Deva Partisi Çorum İl Başkanı Orhan Vargeloğlu, “Millet iradesine karşı yapılan , 27 Mayıs 1960 Darbesi, 12 Eylül 1980 Darbesi, 12 Mart 1971 Muhtırası, 28 Şubat 1997 Post-Modern Darbe, 27 Nisan 2007 E-Muhtıra, 15 Temmuz 2016 Darbe Kalkışması…. 12 Eylül darbesinin yıldönümünde kınıyor ve lanetliyorum” açıklamalarında bulundu.

Deva Partisi Çorum İl Başkanı Orhan Vargeloğlu açıklamasını şöyle sürdürdü :

Darbe, siyasi iktidarın güç kullanılarak ya da güç kullanma tehdidiyle değiştirilmesidir. Yasalara da demokrasiye de ahlaka da aykırıdır. Darbeler sadece ülkelerin sosyolojisi ile oynamakla kalmayıp, tek tek bireylerin psikolojileri üzerinde meydana getirdiği ağır tahribatlarla insanları kişiliksizleştirir ve bu sayede tek tipleştirir.12 Eylül 1980 darbesi, demokrasi tarihimizde hafızalarımızdan çıkmayacak kara bir leke olarak yer almış ve darbelerin anası olarak zihinlere kazınmıştır.
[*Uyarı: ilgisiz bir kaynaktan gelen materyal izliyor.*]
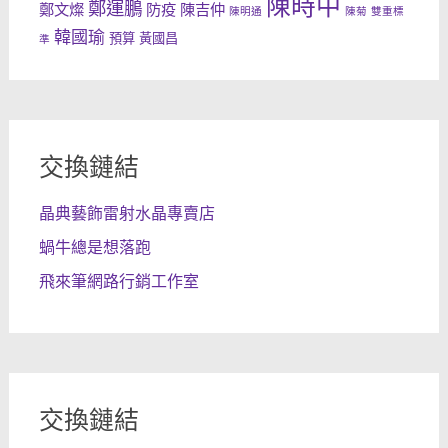
陳時中
鄭運鵬
鄭文燦
防疫
陳吉仲
陳明通
陳菊
雙重標
韓國瑜
預算
黃國昌
準
交換鏈結
晶典藝飾雷射水晶專賣店
蝸牛總是想落跑
飛來筆網路行銷工作室
交換鏈結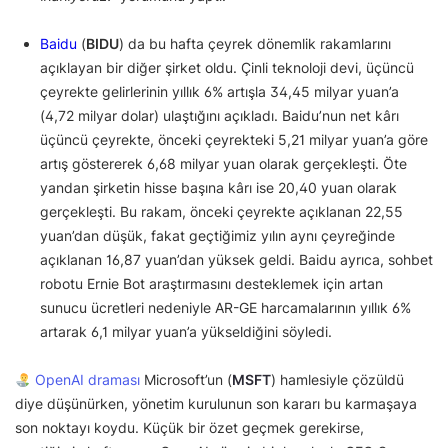
Baidu
(
BIDU
) da bu hafta çeyrek dönemlik rakamlarını
açıklayan bir diğer şirket oldu. Çinli teknoloji devi, üçüncü
çeyrekte gelirlerinin yıllık 6% artışla 34,45 milyar yuan’a
(4,72 milyar dolar) ulaştığını açıkladı. Baidu’nun net kârı
üçüncü çeyrekte, önceki çeyrekteki 5,21 milyar yuan’a göre
artış göstererek 6,68 milyar yuan olarak gerçekleşti. Öte
yandan şirketin hisse başına kârı ise 20,40 yuan olarak
gerçekleşti. Bu rakam, önceki çeyrekte açıklanan 22,55
yuan’dan düşük, fakat geçtiğimiz yılın aynı çeyreğinde
açıklanan 16,87 yuan’dan yüksek geldi. Baidu ayrıca, sohbet
robotu Ernie Bot araştırmasını desteklemek için artan
sunucu ücretleri nedeniyle AR-GE harcamalarının yıllık 6%
artarak 6,1 milyar yuan’a yükseldiğini söyledi.
OpenAI draması
Microsoft’un (
MSFT
) hamlesiyle çözüldü
diye düşünürken, yönetim kurulunun son kararı bu karmaşaya
son noktayı koydu. Küçük bir özet geçmek gerekirse,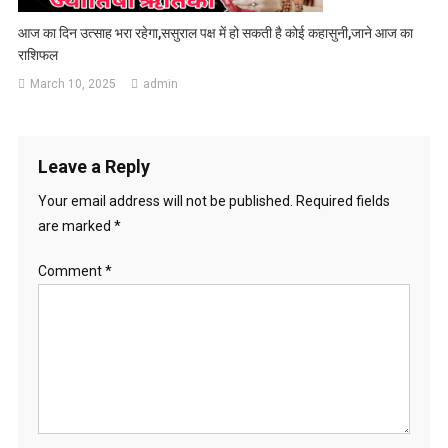
आज का दिन उत्साह भरा रहेगा,ससुराल पक्ष में हो सकती है कोई कहासुनी,जाने आज का
राशिफल
March 10, 2025
admin
Leave a Reply
Your email address will not be published.
Required fields
are marked
*
Comment
*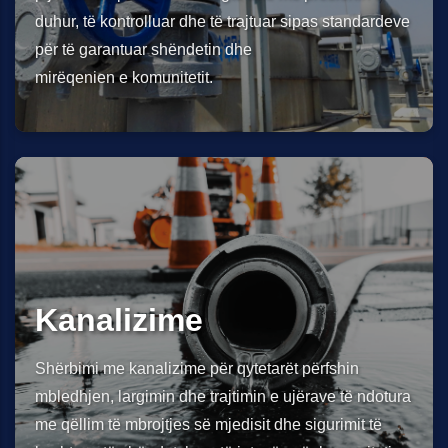
duhur, të kontrolluar dhe të trajtuar sipas standardeve
për të garantuar shëndetin dhe
mirëqenien e komunitetit.
Kanalizime
Shërbimi me kanalizime për qytetarët përfshin
mbledhjen, largimin dhe trajtimin e ujërave të ndotura
me qëllim të mbrojtjes së mjedisit dhe sigurimit të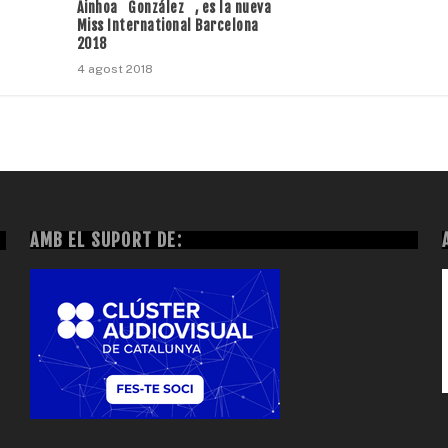
Ainhoa González , es la nueva
Miss International Barcelona
2018
4 agost 2018
AMB EL SUPORT DE: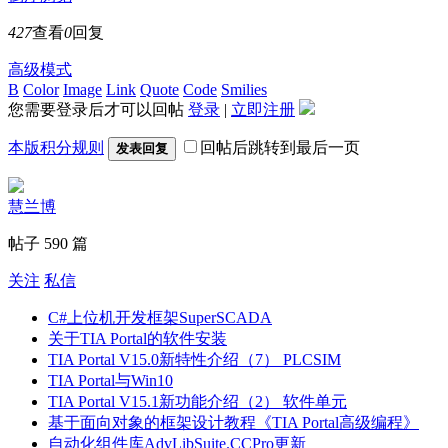
427
查看
0
回复
高级模式
B
Color
Image
Link
Quote
Code
Smilies
您需要登录后才可以回帖
登录
|
立即注册
本版积分规则
回帖后跳转到最后一页
发表回复
慧兰博
帖子 590 篇
关注
私信
C#上位机开发框架SuperSCADA
关于TIA Portal的软件安装
TIA Portal V15.0新特性介绍（7） PLCSIM
TIA Portal与Win10
TIA Portal V15.1新功能介绍（2） 软件单元
基于面向对象的框架设计教程《TIA Portal高级编程》
自动化组件库AdvLibSuite.CCPro更新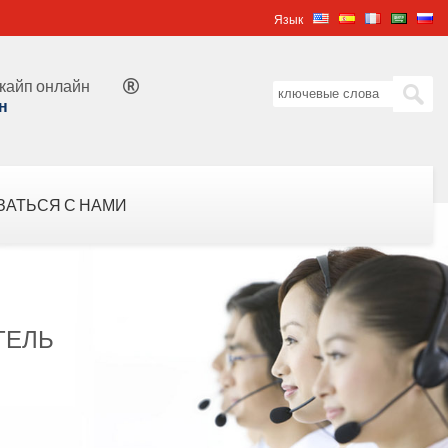
Язык
кайп онлайн

н
ЗАТЬСЯ С НАМИ
ТЕЛЬ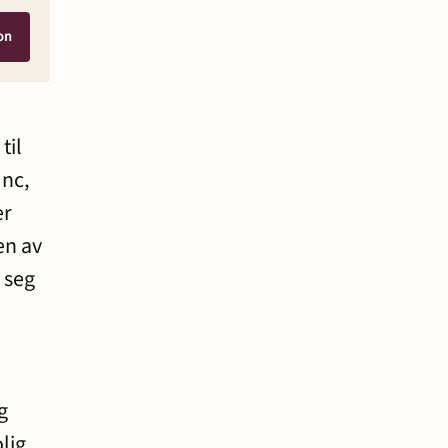
on
til
Inc,
er
en av
 seg
g
olig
Kenan Evren’in mimarı olduğu 12 Eylül darbesi ardında, gözaltına alınan 650.000 kişi, fişlenen 1.683.000 kişi, 210.000 açılan dava, 230.000 sıkıyönetim mahkemelerinde yargılama, 14.000 vatandaşlıktan çıkarılma, 52.000 cezaevinde hükümlü ve tutuklu, 229 eceliyle ölüm, 144 kuşkulu ölüm, 14 açlık grevinde ölüm, 16 kaçarken vurulma ile ölüm, 74 çatışmalarda ölüm, 73 doğal ölüm raporu verilen ölüm, 43 intihar ettiği söylenen ölüm, 2 nedeni belirsiz ölüm, 171 işkence sonucu öldürülme, ayrıca saymakla bitmeyecek nice acılar, nice zulümler bırakmıştır.
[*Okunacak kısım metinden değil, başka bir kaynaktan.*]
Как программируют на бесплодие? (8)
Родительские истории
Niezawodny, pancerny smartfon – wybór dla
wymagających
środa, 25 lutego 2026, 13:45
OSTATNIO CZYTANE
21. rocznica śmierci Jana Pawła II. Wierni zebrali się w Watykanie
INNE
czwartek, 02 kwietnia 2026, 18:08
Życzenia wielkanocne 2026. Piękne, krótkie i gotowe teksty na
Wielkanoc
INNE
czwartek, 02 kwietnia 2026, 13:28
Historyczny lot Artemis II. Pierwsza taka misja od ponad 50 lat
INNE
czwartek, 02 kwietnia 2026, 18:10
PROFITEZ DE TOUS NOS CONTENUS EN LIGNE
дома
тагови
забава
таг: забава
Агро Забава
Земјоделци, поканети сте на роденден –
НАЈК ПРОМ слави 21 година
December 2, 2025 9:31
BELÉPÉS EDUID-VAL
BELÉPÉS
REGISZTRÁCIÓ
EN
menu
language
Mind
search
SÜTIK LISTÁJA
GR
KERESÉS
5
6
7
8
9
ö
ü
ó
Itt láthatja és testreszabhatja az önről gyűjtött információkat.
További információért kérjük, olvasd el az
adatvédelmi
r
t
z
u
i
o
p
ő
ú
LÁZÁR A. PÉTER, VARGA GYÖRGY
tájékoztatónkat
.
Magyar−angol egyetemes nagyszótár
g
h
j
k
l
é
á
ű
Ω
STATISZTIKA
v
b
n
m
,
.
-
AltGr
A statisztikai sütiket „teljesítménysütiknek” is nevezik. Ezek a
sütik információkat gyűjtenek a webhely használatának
Darbeler, filin züccaciye dükkânına girmesi gibi bir şeydir; toplumun zarar görmeyen hiçbir ferdi kalmaz. Darbeler aynı zamanda bir insanlık suçudur. İnsanlığın onuruna, milletin iradesine karşı yapılan en alçakça girişimlerin adıdır. Bugün hala darbe çığırtkanlığı yapan ve bundan nemalanmak isteyenlerin az da olsa var olduğunu görmekteyiz. Lakin unutulmamalıdır ki, bu millet ne darbecilere pabuç bırakır ne de onun özlemcisi ve istismarcısına prim verir. Türkiye’nin yönü muasır medeniyet, pusulası ise demokrasidir. Demokrasinin güvencesi ne bir kişi ne de bir kurumdur. Topyekûn milli iradedir ve asıl olan da milli iradenin dokunulmazlığıdır.

Darbelerin panzehri ve keza demokrasinin güvencesi de insan haklarına saygılı, kuvvetler ayrılığına dayanan güçlü bir hukuk devletidir. Her alanda adaletin tesisi, tam manası ile özümsenmiş bir hukuk devleti ile mümkündür. Kuvvetler ayrılığına dayanan hukuk devleti demokrasilerin güvencesi ve zırhıdır. Bu zırhı hiçbir darbe girişimi delemez. O yüzden güçlü demokrasi, güçlü Türkiye diyoruz.